We can learn a lot from birds, persistence being one of them.
I love birdhouses and have a half-dozen of them hanging around our property. Some are attached to poles. Some hang from trees. They vary in shape and color. Each year I hope for a cavity nester, such as a chickadee or house finch, to take up residence. Each year house wrens commandeer every single dwelling. Except the bluebird boxes, which the tree swallows occupy.
The house wren is a small, brown bird with a longish tail, generally held at a jaunty, upward angle, and a surprisingly loud and persistent song. His song is not the only notably persistent characteristic of this scrappy little bird.
They are prodigious nest-builders. And they don’t like neighbors.
The male house wren arrives in late spring here in Vermont. I don’t honestly know if we have one highly ambitious house wren that returns each year to occupy our yard, or several. Given how territorial they are, I’m guessing it’s one. But over the few weeks following his (or their) arrival, the yard fills with noisy wren-chatter, and nest building begins.
The house wren’s nest is far different from the neat, skillfully constructed nest of the ruby-throated hummingbird, who cements his tiny, suspended orb with silk from spider webs and then lines it with dandelion fluff. Or the American robin, who gathers grass, string, paper, and strips of cloth and glues them together with mud that his mate carries in her beak. She then lines the nest with soft grass and molds it into a perfect bowl with her body. Even the marsh wren weaves a pretty little oval house suspended between reeds.
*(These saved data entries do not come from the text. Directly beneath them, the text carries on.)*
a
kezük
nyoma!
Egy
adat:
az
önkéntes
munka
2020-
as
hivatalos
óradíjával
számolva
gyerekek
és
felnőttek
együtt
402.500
The typical nest of the house wren is a pile of twigs. Without the confines of the birdhouse to bind it, the wren’s “nest” would have no integrity at all. I know this because our Mr. Wrenly, as I’ve taken to calling him, attempted for several weeks this summer to build a nest in our newspaper box, probably in case another wren, or a chickadee, should view it as an attractive nest site. Every time my husband removed the accumulated pile of twigs, Mr. Wrenly replaced them. This bird is a paragon of persistence and not all that concerned about perfection. This combination seems to work for him, and I think he's on to something.
One year a pioneering chickadee built a nest in the box outside my office. Then Mr. Wrenly arrived and declared eminent domain. I don’t know if there were chickadee eggs or hatchlings inside when the wren commandeered the box, but he dispatched them. Birds don’t have a sense of “fair play.” They can’t afford to. It’s a short breeding season, their habitat and food supplies are disappearing, cats and invasive species are increasing. It’s tough out there for birds, and getting tougher. House wrens routinely destroy the eggs of competitors, even other house wrens. These birds are the original NIMBYs.
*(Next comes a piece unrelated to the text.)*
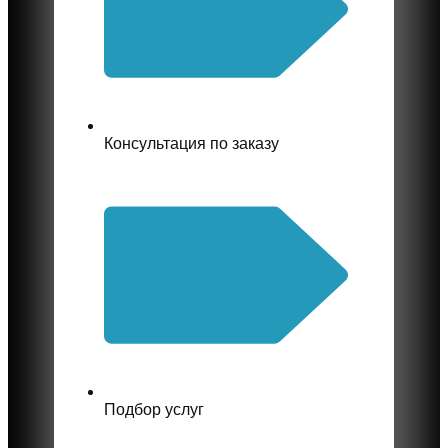
Консультация по заказу
Подбор услуг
Once his pile of sticks is complete and he’s filled all the neighborhood cavities to confuse predators and prevent neighbors from moving in, the male house wren starts to sing for a mate. And sing. And sing. And sing. And sing… Eventually, hopefully before we go stark, raving mad, one shows up. House wrens are polygynous, so this is unlikely a mate from a precious season. (Some species of wrens are monogamous.)
He's not all that choosy about a mate, but she is. She assesses his architectural prowess and melodic proposal. If she accepts, they consummate the deal. She then adds a bit of hair, feathers, and plant fibers to the base of the pile of twigs and lays eggs.
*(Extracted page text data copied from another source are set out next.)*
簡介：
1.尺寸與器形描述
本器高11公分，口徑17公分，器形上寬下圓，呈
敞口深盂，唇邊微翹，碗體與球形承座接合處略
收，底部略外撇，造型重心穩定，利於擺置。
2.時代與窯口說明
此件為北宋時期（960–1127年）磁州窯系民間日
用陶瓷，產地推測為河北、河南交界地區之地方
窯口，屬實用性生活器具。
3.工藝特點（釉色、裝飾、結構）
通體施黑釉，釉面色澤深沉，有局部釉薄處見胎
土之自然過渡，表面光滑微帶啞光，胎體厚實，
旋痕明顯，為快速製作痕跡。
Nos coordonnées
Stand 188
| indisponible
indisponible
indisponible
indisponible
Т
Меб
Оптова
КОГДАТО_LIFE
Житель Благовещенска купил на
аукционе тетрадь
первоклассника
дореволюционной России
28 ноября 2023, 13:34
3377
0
I can easily keep an eye on the birdhouse outside my office window, and it’s a marvel to watch the parental care, as they fly off in search of food for the hatchlings, delivering a fat caterpillar or the like every ten minutes or so. They grab a fecal sac from the nest and sail off again in a ceaseless cycle all day long. Baby wrens, like their fathers, are very vocal. Their nearly constant chatter reaches a fevered pitch when a parent returns with food, which is, as I’ve said, about every ten minutes all day long.
Once the baby wrens fledge, it is Mrs. Wrenly who keeps a careful eye on their unpracticed flying and feeds them for another few weeks. Because Mr. Wrenly has other matters on his mind: restocking the twig pile and singing for a new mate. His persistence is unhampered by a need for perfection. He's a doer.
There is much to admire about the persistence and single-mindedness of this Napoleonic bird with a spirit so out of proportion to its size. The male’s determination to commandeer every cavity in the yard and his unquenchable need to colonize and procreate, make me feel something of a slacker as my latest writing project goes unheeded, the garden untended, the administrivia of my life unmanaged, and I really should get some exercise...
Maybe I should care less about perfection: the need to craft the perfect sentence, to raise flawless vegetables, to attain Olympic greatness in my workouts. Maybe I will lower the bar a bit, be more persistent. And sing more.